Title page with early pen trials, and several early ownership inscriptions, one deleted.
Minor trimming to text block, some loss to annotations though minor and still legible. Final leaf torn, lower portion lacking and part of final typographic device supplied in facsimile.
Provenance: 1. 'Roelans F. ' inscribed on title page in sixteenth-century hand, surname 'Roelans' or 'Roelandts' may indicate early Dutch or Flemish provenance. 2. 'Ex Libris Caroli Lamotte Trin. Coll. Cant AB'. written on title page in late seventeenth-century hand, that of clergyman Charles Lamotte (1679-1742), Chaplain to the Duke of Montagu (Vicar of Weekley, then Scaldwell; Rector of Warkton), subsequently Chaplain to Frederick, Prince of Wales (from 1732), author of An Essay upon poetry and painting, with relation to sacred and profane history.

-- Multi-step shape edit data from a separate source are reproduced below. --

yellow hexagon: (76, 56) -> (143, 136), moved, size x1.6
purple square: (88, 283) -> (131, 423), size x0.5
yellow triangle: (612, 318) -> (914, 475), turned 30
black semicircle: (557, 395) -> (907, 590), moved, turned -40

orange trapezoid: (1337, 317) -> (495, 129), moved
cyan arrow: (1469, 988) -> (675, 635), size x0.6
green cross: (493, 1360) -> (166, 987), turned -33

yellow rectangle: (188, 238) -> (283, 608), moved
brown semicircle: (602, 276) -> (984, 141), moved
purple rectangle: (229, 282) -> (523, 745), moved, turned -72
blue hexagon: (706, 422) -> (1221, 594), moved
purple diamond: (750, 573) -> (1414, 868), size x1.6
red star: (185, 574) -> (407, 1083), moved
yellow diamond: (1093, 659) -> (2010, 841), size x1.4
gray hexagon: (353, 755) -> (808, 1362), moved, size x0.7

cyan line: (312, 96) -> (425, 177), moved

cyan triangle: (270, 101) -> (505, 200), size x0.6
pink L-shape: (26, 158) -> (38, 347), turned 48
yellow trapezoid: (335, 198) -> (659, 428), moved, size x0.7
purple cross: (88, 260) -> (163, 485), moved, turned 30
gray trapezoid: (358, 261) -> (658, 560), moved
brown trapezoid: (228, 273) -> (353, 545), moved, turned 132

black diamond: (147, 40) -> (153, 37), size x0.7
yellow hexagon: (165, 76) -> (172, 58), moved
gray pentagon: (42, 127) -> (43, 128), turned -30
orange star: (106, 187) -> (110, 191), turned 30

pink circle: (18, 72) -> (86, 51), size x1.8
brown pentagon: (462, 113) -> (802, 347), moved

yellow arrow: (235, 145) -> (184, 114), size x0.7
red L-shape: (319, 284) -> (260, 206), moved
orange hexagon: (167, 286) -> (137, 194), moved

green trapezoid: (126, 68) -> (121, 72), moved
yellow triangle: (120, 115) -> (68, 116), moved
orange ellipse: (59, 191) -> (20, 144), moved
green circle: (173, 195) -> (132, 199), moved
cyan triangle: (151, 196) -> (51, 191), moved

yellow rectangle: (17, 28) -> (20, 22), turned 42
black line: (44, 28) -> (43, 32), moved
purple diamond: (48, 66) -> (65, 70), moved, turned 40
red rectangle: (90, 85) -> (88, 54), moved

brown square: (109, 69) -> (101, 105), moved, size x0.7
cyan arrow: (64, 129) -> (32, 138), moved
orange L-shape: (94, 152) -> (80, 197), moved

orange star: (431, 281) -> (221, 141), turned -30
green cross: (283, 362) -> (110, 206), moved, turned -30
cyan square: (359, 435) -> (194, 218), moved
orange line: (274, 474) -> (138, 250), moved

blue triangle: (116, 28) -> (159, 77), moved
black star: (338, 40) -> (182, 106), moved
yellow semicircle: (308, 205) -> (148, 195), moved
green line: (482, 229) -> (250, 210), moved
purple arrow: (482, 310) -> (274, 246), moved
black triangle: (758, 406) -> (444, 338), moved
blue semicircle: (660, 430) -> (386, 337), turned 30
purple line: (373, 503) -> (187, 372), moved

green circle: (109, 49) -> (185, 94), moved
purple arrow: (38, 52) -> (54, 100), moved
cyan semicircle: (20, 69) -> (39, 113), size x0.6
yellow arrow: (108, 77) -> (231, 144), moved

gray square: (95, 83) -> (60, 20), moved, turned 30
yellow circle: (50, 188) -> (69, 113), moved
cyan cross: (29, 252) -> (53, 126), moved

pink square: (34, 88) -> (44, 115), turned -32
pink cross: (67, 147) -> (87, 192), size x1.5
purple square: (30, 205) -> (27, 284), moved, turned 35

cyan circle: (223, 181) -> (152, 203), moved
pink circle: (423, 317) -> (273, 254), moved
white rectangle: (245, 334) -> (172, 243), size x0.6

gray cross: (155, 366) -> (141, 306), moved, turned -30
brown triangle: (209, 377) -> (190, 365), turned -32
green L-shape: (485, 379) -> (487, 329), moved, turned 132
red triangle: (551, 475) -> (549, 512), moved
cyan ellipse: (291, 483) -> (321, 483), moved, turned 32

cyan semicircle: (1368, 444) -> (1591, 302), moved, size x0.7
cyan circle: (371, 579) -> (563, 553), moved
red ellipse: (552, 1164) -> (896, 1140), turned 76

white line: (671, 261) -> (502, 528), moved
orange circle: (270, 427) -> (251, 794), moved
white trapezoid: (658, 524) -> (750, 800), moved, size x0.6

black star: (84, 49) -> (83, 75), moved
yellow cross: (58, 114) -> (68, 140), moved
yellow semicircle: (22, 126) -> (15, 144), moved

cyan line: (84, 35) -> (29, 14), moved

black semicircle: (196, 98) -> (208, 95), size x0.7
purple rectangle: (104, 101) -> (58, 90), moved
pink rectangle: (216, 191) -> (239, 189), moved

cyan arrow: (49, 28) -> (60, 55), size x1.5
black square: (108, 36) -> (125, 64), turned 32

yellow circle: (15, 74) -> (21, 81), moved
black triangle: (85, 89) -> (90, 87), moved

With an Appendix concerning obscenity in writing and painting (London, 1730), dedicated to the Prince of Wales.
Bertelli & Innocenti, 51. Gamba, 605. BMSTC (Italian), 400. Not in Adams.
G. Giorgini, 'Five hundred years of Italian Scholarship on Machiavelli's "Prince"', The Review of Politics 75 (2013), 625-40. J. Malek, 'Charles Lamotte's "An Essay upon Poetry and Painting" and eighteenth-century British Aesthetics', The Journal of Aesthetics & Art Criticism 29.4 (1971), 467-73. P. McKay, 'The Literary Career of Charles Lamotte', Northamptonshire Past & Present (Northamptonshire Record Society, 2014; open access). J. G. A. Pocock, 'Machiavelli, Harrington and English Political Ideologies in the Eighteenth Century', The William and Mary Quarterly, 22 (1965), pp.549-83.
[OCLC: UCLA, Newberry Library. UK: Aberdeen.].